En el acuerdo alcanzado por el Partido Socialista, Unidas Podemos, ERC y PNV se quiere aparentar atender el requisito del mérito y capacidad con la habilitación del concurso como vía de selección, en el que sólo se valoran los méritos. El problema no es tanto esta fórmula cuanto cómo se eligen a las comisiones de selección, cuáles son los méritos que considerar y cómo se valoran. En el mundo universitario conocemos muy bien este mecanismo; cómo las universidades constituyen comisiones para proveer las plazas integradas por los amigos del candidato de la casa, con perfiles que nada tienen que ver con la plaza y con criterios tan objetivos como que sólo se refieren a las líneas de investigación del candidato. En definitiva, un traje a la medida de la endogamia. El apoyo de los nacionalistas nos ofrece un indicio de que esperan a que el «amor a la patria» sea un mérito.
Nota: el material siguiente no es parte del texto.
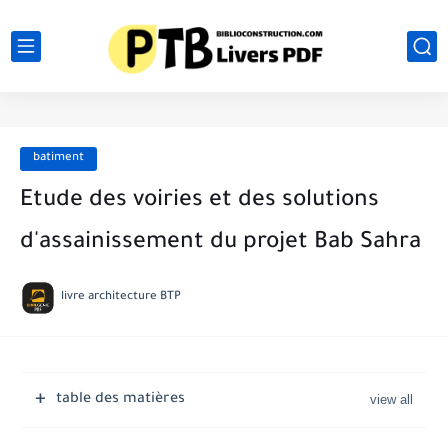
batiment
Etude des voiries et des solutions
d'assainissement du projet Bab Sahra
livre architecture BTP
table des matières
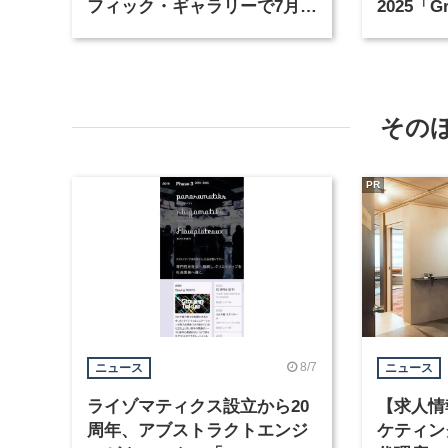
フィック・ギャラリーで7月
2025「Gr
15日から開催
Now」
その
PR
8/7
ニュース
ニュース
ライゾマティクス設立から20
【求人情
周年、アブストラクトエンジ
ケティン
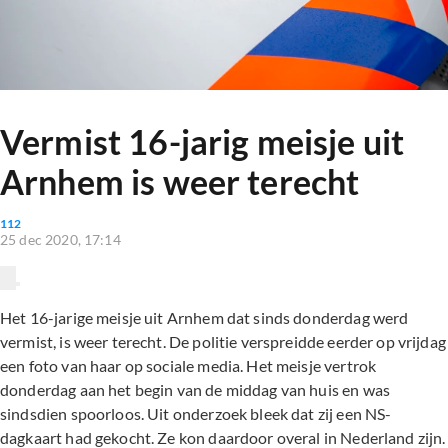
Vermist 16-jarig meisje uit
Arnhem is weer terecht
112
25 dec 2020, 17:14
Het 16-jarige meisje uit Arnhem dat sinds donderdag werd
vermist, is weer terecht. De politie verspreidde eerder op vrijdag
een foto van haar op sociale media. Het meisje vertrok
donderdag aan het begin van de middag van huis en was
sindsdien spoorloos. Uit onderzoek bleek dat zij een NS-
dagkaart had gekocht. Ze kon daardoor overal in Nederland zijn.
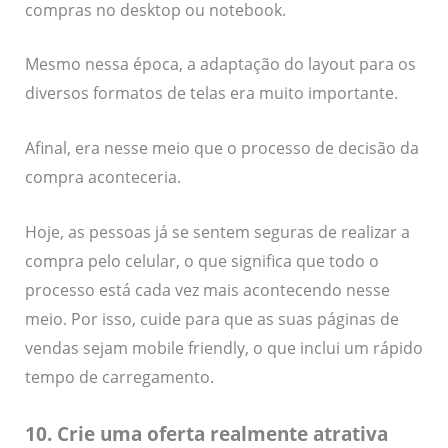
compras no desktop ou notebook.
Mesmo nessa época, a adaptação do layout para os
diversos formatos de telas era muito importante.
Afinal, era nesse meio que o processo de decisão da
compra aconteceria.
Hoje, as pessoas já se sentem seguras de realizar a
compra pelo celular, o que significa que todo o
processo está cada vez mais acontecendo nesse
meio. Por isso, cuide para que as suas páginas de
vendas sejam mobile friendly, o que inclui um rápido
tempo de carregamento.
10. Crie uma oferta realmente atrativa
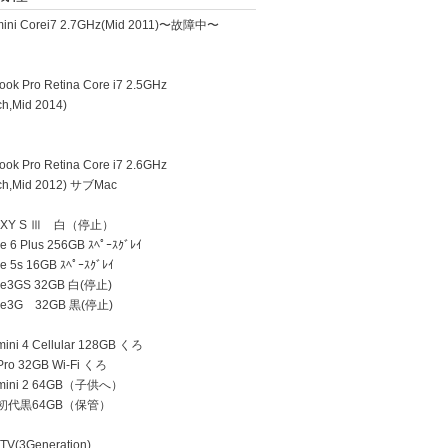
ini Corei7 2.7GHz(Mid 2011)〜故障中〜
k Pro Retina Core i7 2.5GHz
h,Mid 2014)
k Pro Retina Core i7 2.6GHz
h,Mid 2012) サブMac
AXY S Ⅲ 白（停止）
 6 Plus 256GB ｽﾍﾟｰｽｸﾞﾚｲ
e 5s 16GB ｽﾍﾟｰｽｸﾞﾚｲ
ne3GS 32GB 白(停止)
ne3G 32GB 黒(停止)
ini 4 Cellular 128GB くろ
Pro 32GB Wi-Fi くろ
 mini 2 64GB（子供へ）
d 初代黒64GB（保管）
TV(3Generation)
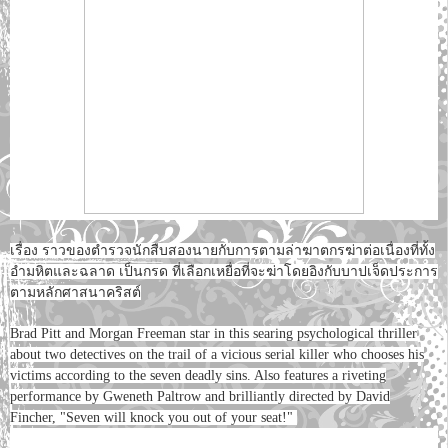
เรื่อง ราวของตำรวจนักสืบสองนายกับการตามล่าฆาตกรฆ่าต่อเนื่องที่ทั้ง
อำมหิตและฉลาด เป็นกรด ที่เลือกเหยื่อที่จะฆ่าโดยอิงกับบาปเจ็ดประการ
ตามหลักศาสนาคริสต์
Brad Pitt and Morgan Freeman star in this searing psychological thriller
about two detectives on the trail of a vicious serial killer who chooses his
victims according to the seven deadly sins. Also features a riveting
performance by Gweneth Paltrow and brilliantly directed by David
Fincher, "Seven will knock you out of your seat!"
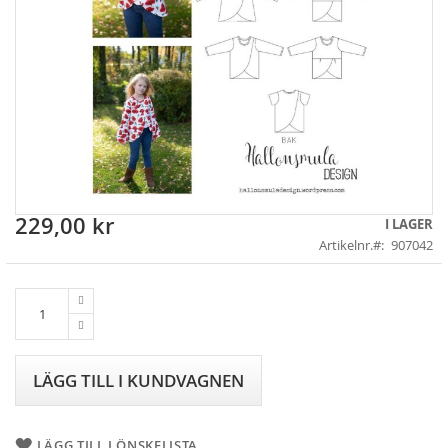
229,00 kr
Skip
I LAGER
to
Artikelnr.
907042
the
beginning
of
the
images
gallery
LÄGG TILL I KUNDVAGNEN
LÄGG TILL I ÖNSKELISTA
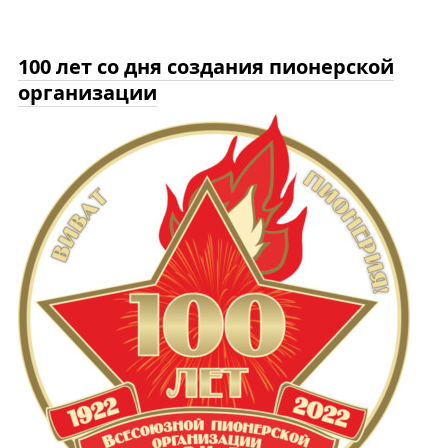
100 лет со дня создания пионерской
организации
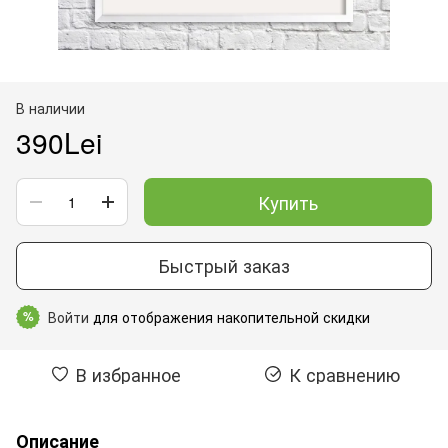
В наличии
390Lei
Купить
Быстрый заказ
Войти
для отображения накопительной скидки
%
В избранное
К сравнению
Описание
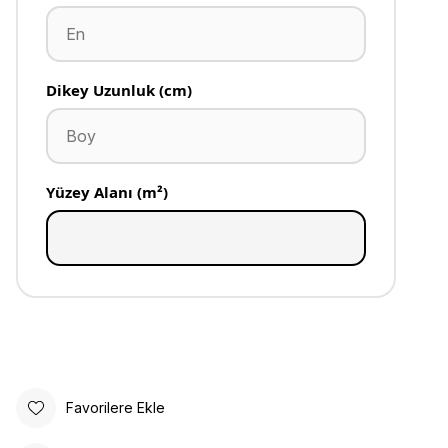
Dikey Uzunluk (cm)
Yüzey Alanı (m²)
Favorilere Ekle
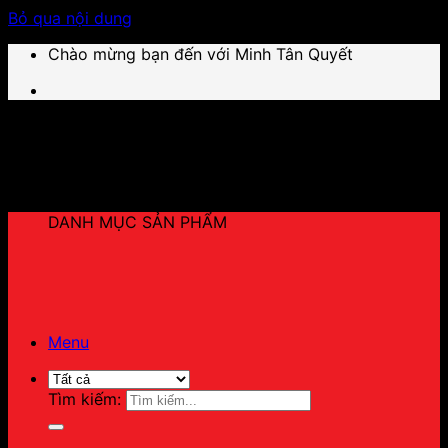
Bỏ qua nội dung
Chào mừng bạn đến với Minh Tân Quyết
DANH MỤC SẢN PHẨM
Menu
Tìm kiếm:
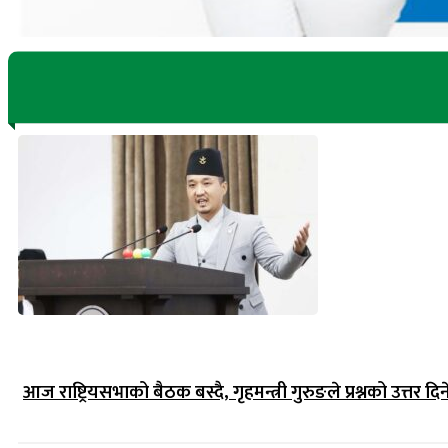
आज राष्ट्रियसभाको बैठक बस्दै, गृहमन्त्री गुरुङले प्रश्नको उत्तर दिन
La política en España sufre de un terrible presentismo. No es ni tactismo. Lo único importante para los políticos es el presente: no sólo es lo único que existe, sino que es lo único que le interesa. El futuro, incluso el más inmediato, ni existe ni interesa. El deterioro de las instituciones es el mejor ejemplo; la regeneración democrática ni atañe ni importa. El bipartidismo puede hacer todas las barbaridades que quiera porque no tendrá castigo. El problema del bipartidismo no son los partidos sino una sociedad que, centrada en unos u otros problemas, ha llegado a la conclusión, tal vez por agotamiento, de que sus desafueros son un mal menor. El populismo, asentado en el odio, ha terminado contaminando a todos para preterir cualquier otra cuestión que no sea echar al infecto otro. Entretenidos en estas quitas, sigue el proceso de deterioro. Hace unos días fue la elección de los magistrados del Tribunal Constitucional, del Tribunal de Cuentas y demás; otros días, las condenadas por corrupción, normalizadas con una indiferencia que ni merece explicación. Un proceso sin fin donde un escándalo tapa otro anterior; una pendiente de deterioro por la que vamos transitando cual asnos con anteojeras. No se valora –y la culpa no es sólo de los políticos– levantar la vista, pensar y trabajar por el futuro, por el mundo que dejaremos a nuestros hijos que ante lo que están viendo, o preferirán irse o entregarse al cultivo del contacto porque el del trabajo es costoso, incierto y poco productivo. Algunos dicen que tenemos los políticos que nos merecemos. El problema es que ellos lo saben.

Andrés Betancor es catedrático de Derecho Administrativo.